▶ _Activity_: Each line of the records containing "Eine" is to be copied out and returned.

▶ _Dataset entries_:
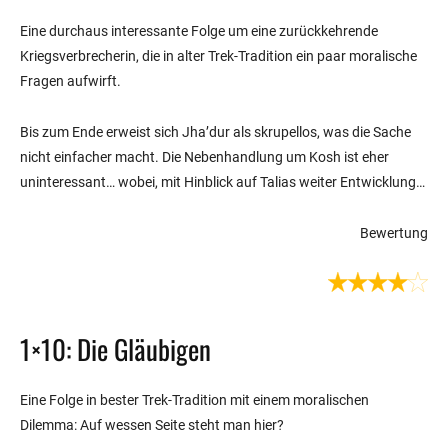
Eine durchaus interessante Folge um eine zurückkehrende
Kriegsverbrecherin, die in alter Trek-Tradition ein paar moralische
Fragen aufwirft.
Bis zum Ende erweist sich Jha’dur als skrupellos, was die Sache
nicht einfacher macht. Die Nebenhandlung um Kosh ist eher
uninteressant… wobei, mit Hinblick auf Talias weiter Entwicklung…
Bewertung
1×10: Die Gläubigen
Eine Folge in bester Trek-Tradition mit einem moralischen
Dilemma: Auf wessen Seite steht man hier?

--

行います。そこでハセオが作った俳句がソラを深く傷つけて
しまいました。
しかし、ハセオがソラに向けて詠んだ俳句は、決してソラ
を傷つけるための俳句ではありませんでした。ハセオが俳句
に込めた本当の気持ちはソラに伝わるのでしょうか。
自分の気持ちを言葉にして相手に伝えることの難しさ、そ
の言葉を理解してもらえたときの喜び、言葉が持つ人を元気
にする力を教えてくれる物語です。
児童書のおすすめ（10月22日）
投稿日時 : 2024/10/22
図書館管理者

▶ _Answer space_:
Eine durchaus interessante Folge um eine zurückkehrende
Eine Folge in bester Trek-Tradition mit einem moralischen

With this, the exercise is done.